And, when I turned loose of the spinner, RPM increased immediately, and firing mode dropped right back to 4-cycling.

Relate this to maneuvering loads? I once figured out that low round loops need about 10g lift (average, plus/minus direction of gravity for the model's weight.) Wings make drag as they make lift, and if full-size aerodynamics can be applied, that "induced drag" increases as the square of the change in lift. Now, Induced Drag is very small for wings like our stunters at level flight - 1 g - conditions. But, 100 times something small isn't quite as small anymore. Think sea anchor? Drag chute? Anyway, it loads the prop by trying to slow the model.

Corners are much worse. We may pull around 30 g corners (needing 30 times as much lift as level flight.) 30 x 30 is 900. Induced Drag may become 900 times what it is in level flight. However small the level flight value is, 900 times that can't still be anything small.

The wonder of the "all-wet-2" run is that we don't hear a firing mode change. We do have to listen carefully for signs of straining through the overhead eights - it is a less distracting figure than the clover. Modern engines, except those specifically designed to run 4/2, have a very wide RPM range in 2-cycle. Almost all 2-cycle running sounds the same, but I'm convinced that the engine drops and regains RPM due to maneuvering loads. Since there's none of the drama of the 4-2 break, we don't really notice. Straining CAN be heard, if you remember to listen for it.

Cure? Rich a click? Lighter load prop? Hotter or colder plug? More or less nitro fuel? Different launch RPM? Somewhere among these, and several other trimming factors, you should find a consistent combiation that keeps both you and the model happy.

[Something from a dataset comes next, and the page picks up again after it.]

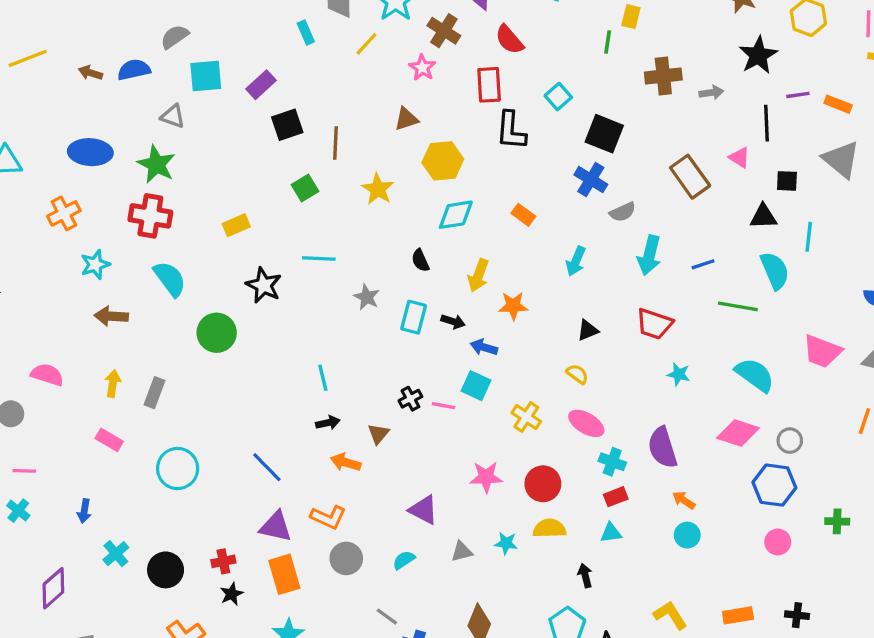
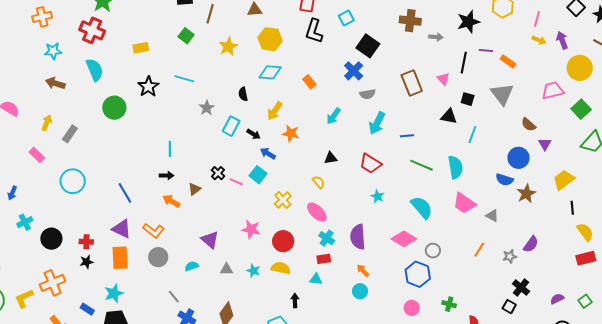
green square: (305, 188) -> (186, 36), turned -35
cyan semicircle: (775, 271) -> (455, 167), moved
black cross: (410, 399) -> (218, 173), turned -32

Lou...You and I agree...convince Matt. I recall seeing some sort of report by GMA about trying this test: George put an engine on the test stand and peaked it up with something reasonable (10-4?), then changed to an 11-4 or 12-4...it ran leaner. Re-needled for the large prop, changed to the small blade, and it 4-cycled. I don't recall where I saw this report, but was quite likely in Stunt News.  Steve

You have me convinced Steve and Lou.  Lou's post covinced me.  Thanks for correcting me

Not sure about all this.  How about this theory.
Prop load increases after launch and pulls engine back into a 4-stroke at a lower RPM.  Before launch the prop as you say is semi stalled,  running around in a somewhat localized partial vacuum, not moving as much air, which puts a lesser load on it than in flight conditions.  Kind of like what happens when you block the inlet port to your shop vac, you can hear it speed up, not pumping any air, lower load.  When you unblock it loads down as it starts pumping again.
 
But.. My theory here doesn't jive with you glove experiment.   Is your experiment valid?  You are inducing load to the prop in a static condition,  not its normal work mode of dynamic flight.
 
Think about this.  When is prop/motor performing more work.  Static on the ground, the work performed is represented only by the mass of air that its moving/pumping.  In flight the work is represented by the mass of the plane being pulled thru the air and its associated drag.  Which of those two are greater?  I would think the latter.  More work performed has to represent more load, right?

Hi Alan

The motors  do not unload and slow RPMs once airborne , even though you typically can launch in a 2 cycle and the motor drops to a 4 cycle once in the air, The RPMs almost alway increases, even though it sounds like it may from listening to it going into a 4 or deeper 4 cycle. We have checked this many times.

Regards
Randy

Well for what it is worth, when we fly electric with the rpm's governed to stay constant, you see the power input drop about 30% from takeoff to level flight.

Here's a plot from my data recorder on a electrified Nobler.  Purple is the rpm trace (left vertical axis, orange is the power input from the battery in watts (right vertical axis). The horizontal axis is in seconds.

Motor begins to spool up at the 60 second mark, the peak power is about 400 watts, the plane is released at about that point (70 second mark). You can see the takeoff and level laps, and I go into the wingover at the 5th lap (~92 seconds). The reason for the power variations during the level laps is just the wind. Going downwind causes the motor to work harder to accelerate the plane, while flying into the wind allows it to loaf! Average level lap power is ~260 watts.

Prop was an APC 12-6 electric turning at ~8000 rpm.

There isn't any reason to expect a glow engine to see anything different about the power loading, so if the prop load goes down, you wold expect the glow engine rpm to rise--unless you have a governor on it (like a pipe setup).

Just curious, how do you check RPM's once airborne ?
Onboard sensors.

Hi Allan

You can take your videos of your flight and  plug the sound into an oscilloscope and see the  engine RPMs in every maneuver and all through the flight

Randy